The first thing Jack noticed was a dim throbbing in his head. It was a rhythm he'd been half-aware of while he was unconscious, but it got stronger as he woke up, like an approaching siren. He didn't know where – or even who – he was at this moment, but he knew he had to get out of its way.

And then, like someone surfacing from a long stint underwater, he opened his eyes. At the same time, his stomach muscles tightened and dragged him into a sitting position.

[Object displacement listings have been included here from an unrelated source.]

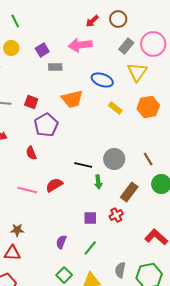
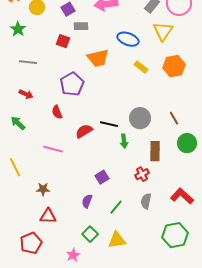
red square: (31, 102) -> (63, 41), moved
red semicircle: (54, 185) -> (84, 131), moved
brown rectangle: (129, 192) -> (155, 151), turned -36
purple square: (90, 218) -> (102, 177), moved, turned -32
red triangle: (12, 253) -> (48, 216), moved
gray semicircle: (120, 270) -> (146, 201), moved

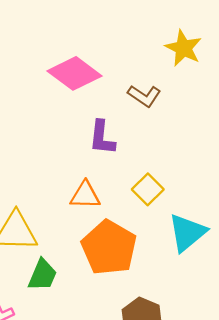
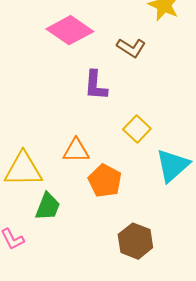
orange triangle: (85, 195) -> (76, 151), moved
orange pentagon: (109, 248) -> (105, 181), size x0.7

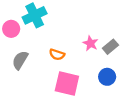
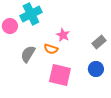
pink star: (90, 43) -> (63, 35), moved
gray semicircle: (20, 60) -> (28, 54), moved

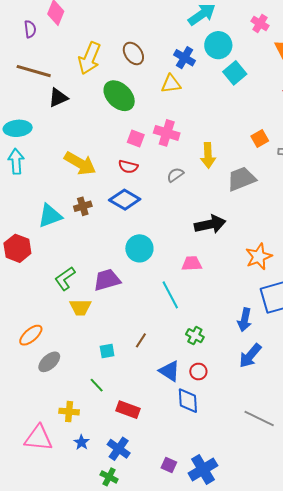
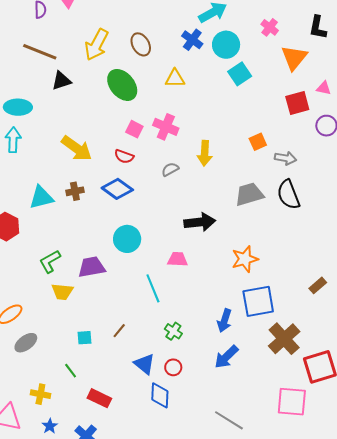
blue cross: (184, 58) -> (192, 40), moved
gray trapezoid: (241, 179) -> (249, 194), moved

Something horrible had happened. He could just make out the edges of it in the haze. He tried to push it back, but it was inside him now – in every tensed muscle and wave of nausea. His body was remembering for him. He could feel names on the tip of his tongue and screams rising up his throat.

He forced his eyes open and tried to concentrate on what he could see. It had rained since – since then. His skin was damp with it. But there was still a smudge of red across the cobbles, leading around the Radcliffe Camera and into Catte Street, where the train of her dress...

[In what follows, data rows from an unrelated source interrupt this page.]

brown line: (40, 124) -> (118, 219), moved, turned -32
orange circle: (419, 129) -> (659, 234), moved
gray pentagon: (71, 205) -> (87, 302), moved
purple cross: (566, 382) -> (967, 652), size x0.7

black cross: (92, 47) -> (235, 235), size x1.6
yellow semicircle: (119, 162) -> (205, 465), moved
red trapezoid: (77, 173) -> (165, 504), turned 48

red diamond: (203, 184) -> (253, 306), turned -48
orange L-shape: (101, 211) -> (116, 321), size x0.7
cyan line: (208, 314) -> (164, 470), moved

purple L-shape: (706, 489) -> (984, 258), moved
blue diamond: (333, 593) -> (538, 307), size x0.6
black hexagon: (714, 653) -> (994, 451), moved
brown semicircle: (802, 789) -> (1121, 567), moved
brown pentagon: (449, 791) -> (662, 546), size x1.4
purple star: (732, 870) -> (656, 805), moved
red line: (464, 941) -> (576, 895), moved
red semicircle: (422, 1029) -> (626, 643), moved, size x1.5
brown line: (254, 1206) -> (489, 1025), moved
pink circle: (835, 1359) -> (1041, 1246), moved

Oh god, OK, no thinking – not yet. Follow the trail. There's nothing else but the trail. It isn't real until you see it's real.

He hardly knew which way was up, but he launched himself at the line of red and staggered along it. He poised his feet on it like a tightrope walker, while vertigo pounded at his head and made his stomach lurch.

It wasn't over yet. He still had the trail. At the end of it might be salvation or damnation but he mustn't think about either, not yet. Just live in the line of red until it throws you out, and then we'll think about salvation, and the – the other one.

He was watching the trail so closely that he didn't notice the crowd in Broad Street until he'd blundered into it. 

It was a very quiet crowd – that was the first semi-rational thought that struck him. There was no bustle, as of people running for help, and no muttering, as of people wondering what was going to happen. They knew what was going to happen. It had already happened.

No, no, no, no, no – not yet. Wait until you see it. It's not real until you see it.

But he didn't have to wait long. One of the silent spectators removed his hat, and Jack could now see the steps of the Turl Street Music Rooms over the man's head. 

Ellini was lying there, a red cascade down the white marble. Sodden skirts, seeping blood, and one arm hanging down the steps, its fingers curled, as if beckoning. 

He had kept his feet firmly planted on the trail all this time, but now he reached out, trying to find something solid to slow the fall. He clung onto the nearest wall and slid down it, and went on sliding, even when he could feel solid ground beneath him. All the memories that had been trying to topple him ever since he'd regained consciousness broke over him in a great wave, rose up in his throat, drowned him from the inside as well as the out.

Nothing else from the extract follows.